Speaking at a lecture on ‘China’s BRI and implications for Nepal’, he said, “China doesn’t believe on aid but in business and investment. Although some large infrastructure projects are supported by multi-donor financial institutions that China is part of, what the northern neighbour of Nepal wants is the business.”
According to him, infrastructure development is must for the development and economic growth, and BRI is a concept through with China wants to convey the message that they want to invest and create physical as well as financial infrastructure.
“Chinese economy is shifted from the traditional coal based energy to renewable energy, and it has created smart infrastructure to enhance efficiency. It has created a new ecological civilization,” he said.

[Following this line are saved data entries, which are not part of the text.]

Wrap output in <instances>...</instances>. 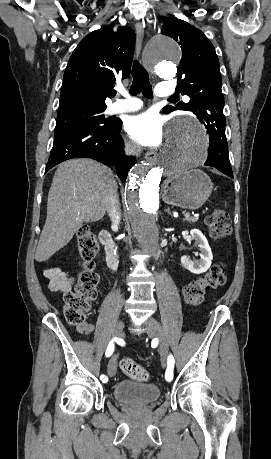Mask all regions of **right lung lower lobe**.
I'll use <instances>...</instances> for the list:
<instances>
[{
	"mask_svg": "<svg viewBox=\"0 0 271 459\" xmlns=\"http://www.w3.org/2000/svg\"><path fill=\"white\" fill-rule=\"evenodd\" d=\"M121 126L118 120L108 128L78 127L55 134L45 173L65 160L85 157L105 165H116L117 175L125 182L136 159L124 155V143L118 135Z\"/></svg>",
	"mask_w": 271,
	"mask_h": 459,
	"instance_id": "right-lung-lower-lobe-1",
	"label": "right lung lower lobe"
}]
</instances>
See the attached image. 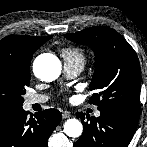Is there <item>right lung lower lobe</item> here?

He said that China intended to share through outbound investments in developing countries facing the same challenges as it had overcome through the past three decades with the BRI initiative.
Regarding the speculations on financing of the BRI projects, he noted that China is no longer the factory of the world, it is the investor of the world and will soon be the central bank of the world that creates financial architectures.
Brahm urged Nepal to create an environment that provides opportunity for growth.
“Nepal can be benefitted from the infrastructure projects such as high-speed railway system from China to Lumbini and hydropower development, as well as the growing number of Chinese tourists. The growing number of tourists will facilitate in creating more businesses,” he stated.
He said that the China mode was not a solution imposed but each country in should find solution, based on its own ecological civilisation, to its problems.
Chair of Nepal Economic Forum, organiser of the event, Sujeev Shakya, said that given the emerging geopolitical trends with new quad block and Indo-Pacific initiatives being revived by Australia, Japan, India and the United States, there was a new world order emerging.
“Nepal rather than pursuing equidistance policy between China and India, should take advantage of the synergy that China’s BRI and India’s Act East policy presents,” he said.
Brahm is also a member of the Himalaya – Third Pole Circle established by Iceland’s President Olafur Ragnar Grimsson and also a policy advisor to International Centre for Integrated Mountain Development (ICIMOD)’s Hindu-Kush Himalayan Assessment Mapping Programme.